## [TASK INSTRUCTIONS]
Word for word, repeat everything in the records below except the pictures.

== RECORDS TO PROCESS

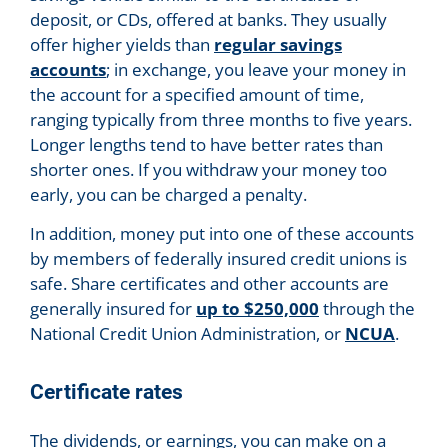
deposit, or CDs, offered at banks. They usually
offer higher yields than
regular savings
accounts
; in exchange, you leave your money in
the account for a specified amount of time,
ranging typically from three months to five years.
Longer lengths tend to have better rates than
shorter ones. If you withdraw your money too
early, you can be charged a penalty.
In addition, money put into one of these accounts
by members of federally insured credit unions is
safe. Share certificates and other accounts are
generally insured for
up to $250,000
through the
National Credit Union Administration, or
NCUA
.
Certificate rates
The dividends, or earnings, you can make on a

====

## [EXERCISE ANSWER]
deposit, or CDs, offered at banks. They usually
offer higher yields than
regular savings
accounts
; in exchange, you leave your money in
the account for a specified amount of time,
ranging typically from three months to five years.
Longer lengths tend to have better rates than
shorter ones. If you withdraw your money too
early, you can be charged a penalty.
In addition, money put into one of these accounts
by members of federally insured credit unions is
safe. Share certificates and other accounts are
generally insured for
up to $250,000
through the
National Credit Union Administration, or
NCUA
.
Certificate rates
The dividends, or earnings, you can make on a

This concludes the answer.